🤖 AI Summary
This work addresses computational inefficiency in large language model (LLM) inference, where redundant token generation wastes resources. We propose a latent-trajectory–based early path screening method that dynamically predicts the success probability of candidate reasoning paths during autoregressive decoding. Our core innovation is the Latent-Trajectory signal—a lightweight metric quantifying three aspects of hidden-state evolution: (i) initial-to-final representation divergence, (ii) cumulative intermediate variation, and (iii) convergence toward the final state. Unlike conventional confidence scores or majority voting, this signal enables robust path pruning and answer selection across multiple parallel sampling trajectories.
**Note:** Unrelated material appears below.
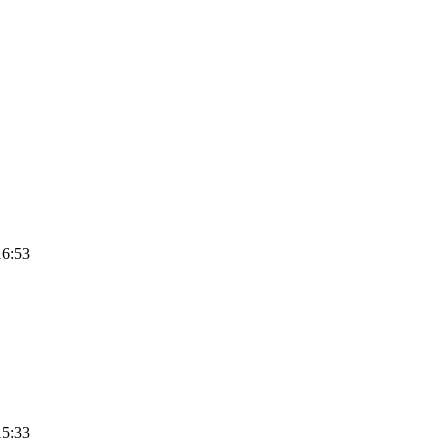
16:53
15:33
Experiments on standard reasoning benchmarks demonstrate a 2.6% absolute accuracy gain while reducing total token consumption by 70%, significantly improving both inference efficiency and effectiveness under test-time scaling.
📝 Abstract
Reasoning models improve their problem-solving ability through inference-time scaling, allocating more compute via longer token budgets. Identifying which reasoning traces are likely to succeed remains a key opportunity: reliably predicting productive paths can substantially reduce wasted computation and improve overall efficiency. We introduce Latent-Trajectory signals that characterize the temporal evolution of a model's internal representations during the generation of intermediate reasoning tokens. By measuring the overall change in latent representations between the start and end of reasoning, the change accumulated across intermediate steps, and the extent to which these changes advance toward the final state, we show that these signals predict solution accuracy more reliably than both cross-layer metrics and output-based confidence measures. When used to guide answer selection across multiple sampled generations, Latent-Trajectory signals make test-time scaling more effective and efficient than majority voting, reducing token usage by up to 70% while preserving and even improving accuracy by 2.6% on average. Moreover, these predictive signals often emerge early in the reasoning trace, enabling early selection and allocation of compute to the most promising candidates. Our findings contribute not only practical strategies for inference-time efficiency, but also a deeper interpretability perspective on how reasoning processes are represented and differentiated in latent space.